-- Input data follows --

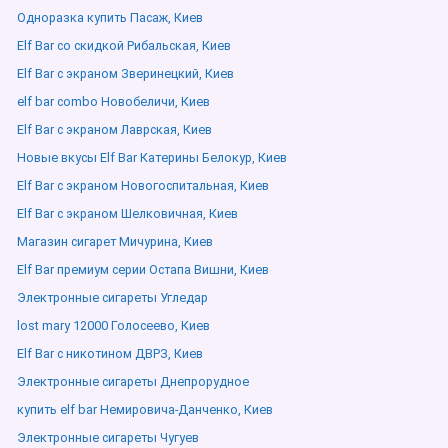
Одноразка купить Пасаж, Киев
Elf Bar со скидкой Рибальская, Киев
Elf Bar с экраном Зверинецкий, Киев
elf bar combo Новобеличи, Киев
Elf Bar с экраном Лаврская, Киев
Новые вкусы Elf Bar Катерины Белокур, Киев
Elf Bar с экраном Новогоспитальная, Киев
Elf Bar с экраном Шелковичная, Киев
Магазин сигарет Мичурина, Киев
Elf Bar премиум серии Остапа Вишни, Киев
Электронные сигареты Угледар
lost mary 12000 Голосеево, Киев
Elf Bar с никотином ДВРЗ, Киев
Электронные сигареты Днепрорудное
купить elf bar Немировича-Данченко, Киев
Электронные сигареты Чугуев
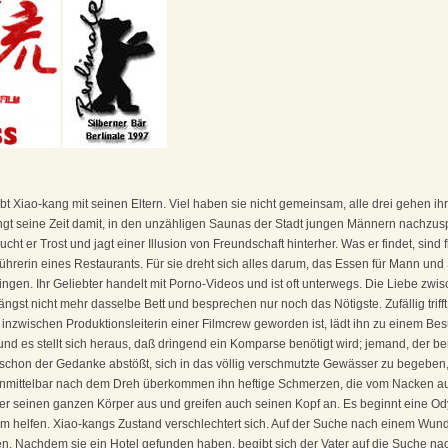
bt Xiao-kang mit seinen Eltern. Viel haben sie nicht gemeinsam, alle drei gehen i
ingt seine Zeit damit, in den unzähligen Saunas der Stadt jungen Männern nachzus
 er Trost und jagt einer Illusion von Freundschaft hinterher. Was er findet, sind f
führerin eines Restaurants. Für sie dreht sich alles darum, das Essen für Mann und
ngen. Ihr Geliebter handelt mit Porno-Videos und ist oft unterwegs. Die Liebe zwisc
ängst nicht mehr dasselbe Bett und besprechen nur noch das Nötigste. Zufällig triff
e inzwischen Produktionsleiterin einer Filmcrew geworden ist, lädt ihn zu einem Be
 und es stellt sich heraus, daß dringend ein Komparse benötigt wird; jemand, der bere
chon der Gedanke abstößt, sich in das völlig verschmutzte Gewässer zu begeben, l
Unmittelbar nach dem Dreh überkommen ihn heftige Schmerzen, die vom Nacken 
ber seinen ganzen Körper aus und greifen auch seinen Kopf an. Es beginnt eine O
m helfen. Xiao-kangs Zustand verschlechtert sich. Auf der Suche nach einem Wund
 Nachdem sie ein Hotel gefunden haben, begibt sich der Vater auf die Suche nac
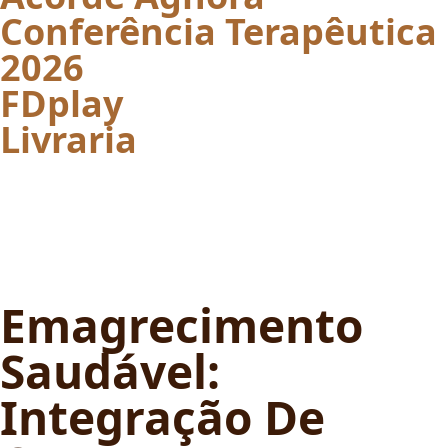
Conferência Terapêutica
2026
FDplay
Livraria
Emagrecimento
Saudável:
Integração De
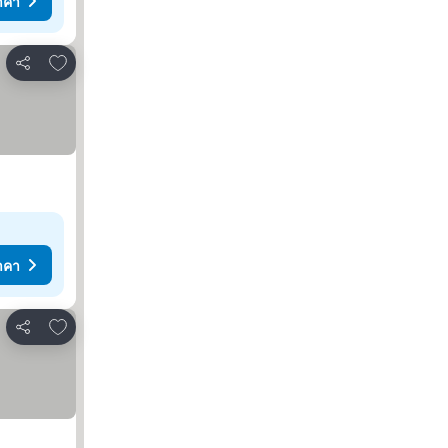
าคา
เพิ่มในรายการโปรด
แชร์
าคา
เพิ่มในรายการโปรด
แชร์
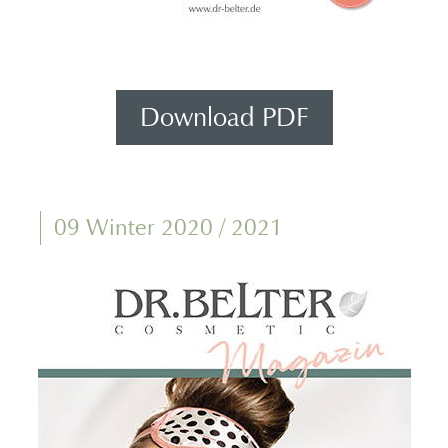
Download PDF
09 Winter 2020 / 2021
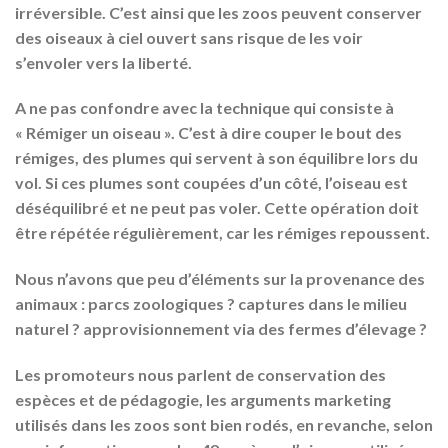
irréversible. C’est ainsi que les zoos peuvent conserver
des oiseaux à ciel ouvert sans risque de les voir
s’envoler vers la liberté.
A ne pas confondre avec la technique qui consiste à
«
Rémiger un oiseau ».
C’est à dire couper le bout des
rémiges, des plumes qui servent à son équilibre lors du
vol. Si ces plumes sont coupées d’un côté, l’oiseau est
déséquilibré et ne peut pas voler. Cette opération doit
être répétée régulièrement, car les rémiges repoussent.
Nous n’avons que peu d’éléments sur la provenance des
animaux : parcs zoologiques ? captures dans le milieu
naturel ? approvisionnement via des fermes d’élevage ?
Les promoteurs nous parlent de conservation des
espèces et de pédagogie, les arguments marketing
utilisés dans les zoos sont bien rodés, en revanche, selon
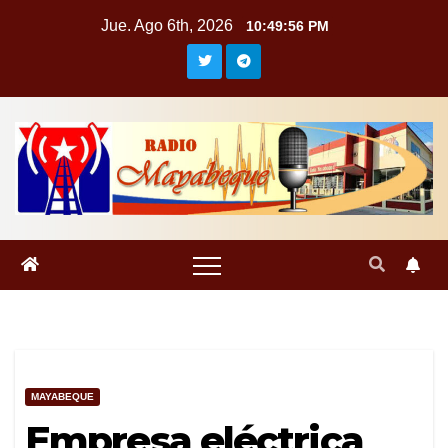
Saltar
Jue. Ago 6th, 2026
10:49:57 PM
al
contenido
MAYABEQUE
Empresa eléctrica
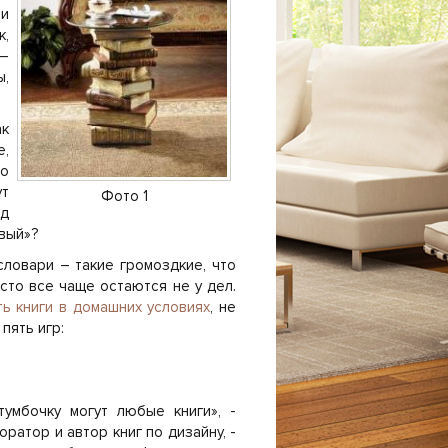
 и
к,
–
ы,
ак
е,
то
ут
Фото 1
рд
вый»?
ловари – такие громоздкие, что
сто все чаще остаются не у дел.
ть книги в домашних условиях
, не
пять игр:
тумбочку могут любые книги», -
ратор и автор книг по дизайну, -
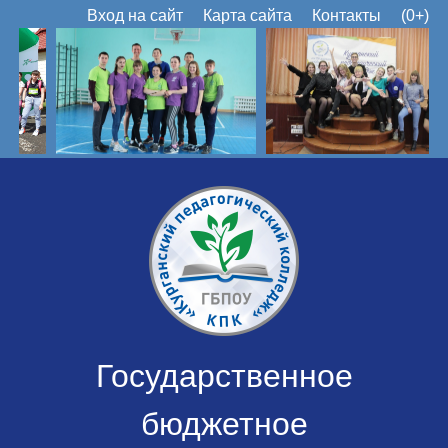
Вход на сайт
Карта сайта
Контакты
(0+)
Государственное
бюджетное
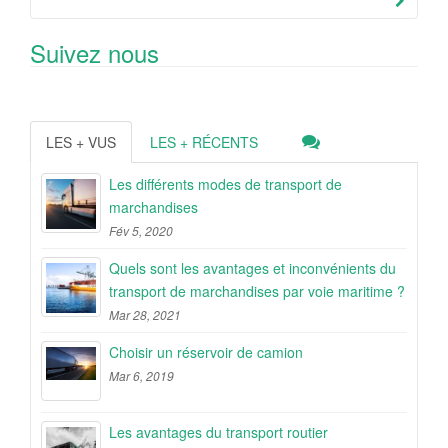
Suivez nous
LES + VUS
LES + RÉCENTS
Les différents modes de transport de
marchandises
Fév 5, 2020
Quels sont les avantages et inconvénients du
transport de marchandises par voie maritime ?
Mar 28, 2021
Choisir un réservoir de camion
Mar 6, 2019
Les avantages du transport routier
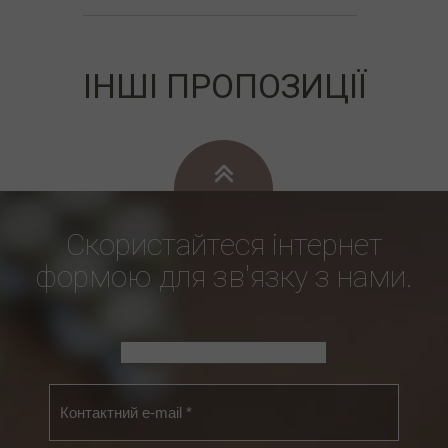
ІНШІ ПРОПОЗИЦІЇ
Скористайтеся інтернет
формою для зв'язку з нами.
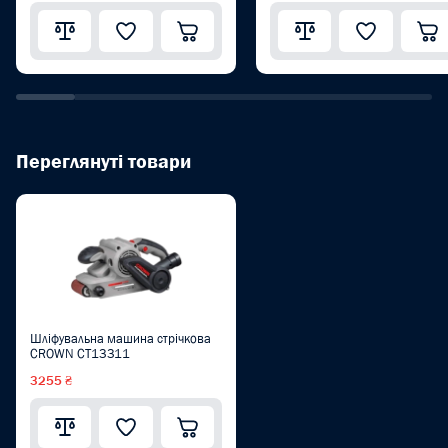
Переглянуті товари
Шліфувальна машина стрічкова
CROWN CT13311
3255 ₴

-- Input data concluded --

The line with "Download PDF" ends the range, and the first line of the data begins it; repeat exactly those lines and nothing more, omitting pictures.

Одноразка купить Пасаж, Киев
Elf Bar со скидкой Рибальская, Киев
Elf Bar с экраном Зверинецкий, Киев
elf bar combo Новобеличи, Киев
Elf Bar с экраном Лаврская, Киев
Новые вкусы Elf Bar Катерины Белокур, Киев
Elf Bar с экраном Новогоспитальная, Киев
Elf Bar с экраном Шелковичная, Киев
Магазин сигарет Мичурина, Киев
Elf Bar премиум серии Остапа Вишни, Киев
Электронные сигареты Угледар
lost mary 12000 Голосеево, Киев
Elf Bar с никотином ДВРЗ, Киев
Электронные сигареты Днепрорудное
купить elf bar Немировича-Данченко, Киев
Электронные сигареты Чугуев
bt Xiao-kang mit seinen Eltern. Viel haben sie nicht gemeinsam, alle drei gehen i
ingt seine Zeit damit, in den unzähligen Saunas der Stadt jungen Männern nachzus
 er Trost und jagt einer Illusion von Freundschaft hinterher. Was er findet, sind f
führerin eines Restaurants. Für sie dreht sich alles darum, das Essen für Mann und
ngen. Ihr Geliebter handelt mit Porno-Videos und ist oft unterwegs. Die Liebe zwisc
ängst nicht mehr dasselbe Bett und besprechen nur noch das Nötigste. Zufällig triff
e inzwischen Produktionsleiterin einer Filmcrew geworden ist, lädt ihn zu einem Be
 und es stellt sich heraus, daß dringend ein Komparse benötigt wird; jemand, der bere
chon der Gedanke abstößt, sich in das völlig verschmutzte Gewässer zu begeben, l
Unmittelbar nach dem Dreh überkommen ihn heftige Schmerzen, die vom Nacken 
ber seinen ganzen Körper aus und greifen auch seinen Kopf an. Es beginnt eine O
m helfen. Xiao-kangs Zustand verschlechtert sich. Auf der Suche nach einem Wund
 Nachdem sie ein Hotel gefunden haben, begibt sich der Vater auf die Suche nac
Conferência Terapêutica
2026
FDplay
Livraria
Emagrecimento
Saudável:
Integração De
าคา
เพิ่มในรายการโปรด
แชร์
าคา
เพิ่มในรายการโปรด
แชร์
Download PDF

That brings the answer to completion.